**Description of the task**
Isolate every line in the records below with "Natur" in it.

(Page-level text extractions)
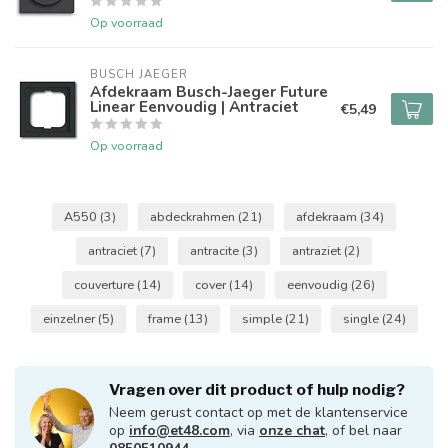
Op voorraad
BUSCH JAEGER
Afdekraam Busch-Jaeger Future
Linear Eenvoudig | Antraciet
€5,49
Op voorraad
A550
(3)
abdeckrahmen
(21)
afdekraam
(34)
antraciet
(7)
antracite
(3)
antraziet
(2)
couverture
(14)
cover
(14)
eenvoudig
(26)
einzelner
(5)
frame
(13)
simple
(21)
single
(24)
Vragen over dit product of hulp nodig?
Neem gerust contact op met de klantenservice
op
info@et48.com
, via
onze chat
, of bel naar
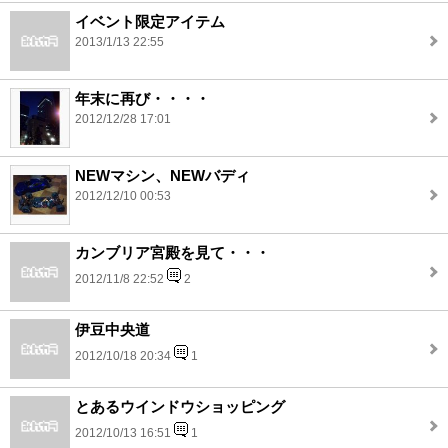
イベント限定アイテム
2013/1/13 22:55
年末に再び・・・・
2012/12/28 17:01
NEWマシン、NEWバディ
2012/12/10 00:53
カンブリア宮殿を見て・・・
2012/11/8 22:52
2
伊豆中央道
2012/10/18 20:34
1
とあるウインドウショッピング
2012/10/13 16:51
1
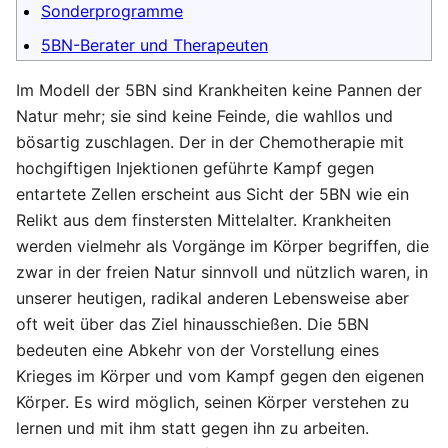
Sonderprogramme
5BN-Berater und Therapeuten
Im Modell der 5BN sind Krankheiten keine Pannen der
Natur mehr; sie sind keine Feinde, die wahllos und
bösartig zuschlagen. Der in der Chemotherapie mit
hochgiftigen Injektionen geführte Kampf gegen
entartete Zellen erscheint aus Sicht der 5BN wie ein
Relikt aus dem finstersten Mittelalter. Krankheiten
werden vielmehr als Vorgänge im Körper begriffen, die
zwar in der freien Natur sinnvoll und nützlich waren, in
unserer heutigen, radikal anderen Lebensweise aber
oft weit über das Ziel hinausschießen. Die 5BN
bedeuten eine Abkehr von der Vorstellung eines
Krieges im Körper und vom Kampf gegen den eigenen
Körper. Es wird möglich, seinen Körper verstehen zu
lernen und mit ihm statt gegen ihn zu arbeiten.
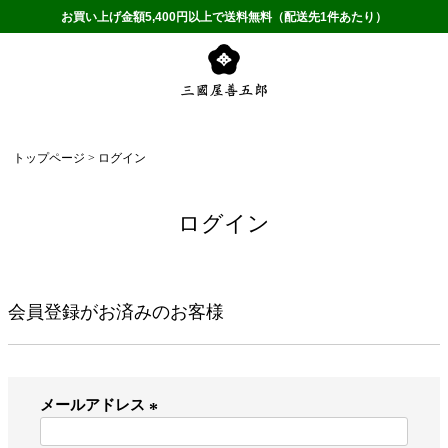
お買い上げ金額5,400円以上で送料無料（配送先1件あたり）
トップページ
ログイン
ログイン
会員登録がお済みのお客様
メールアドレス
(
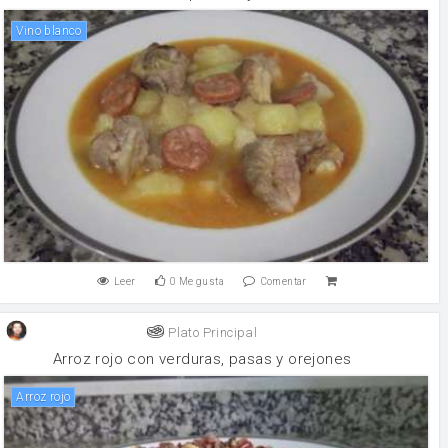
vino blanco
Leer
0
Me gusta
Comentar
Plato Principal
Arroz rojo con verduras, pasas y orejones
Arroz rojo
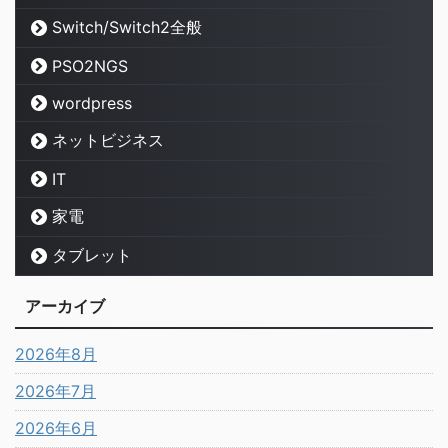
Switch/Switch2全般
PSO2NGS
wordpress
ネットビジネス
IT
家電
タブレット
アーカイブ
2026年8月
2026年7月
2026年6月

**Worked solution**
Natur mehr; sie sind keine Feinde, die wahllos und
zwar in der freien Natur sinnvoll und nützlich waren, in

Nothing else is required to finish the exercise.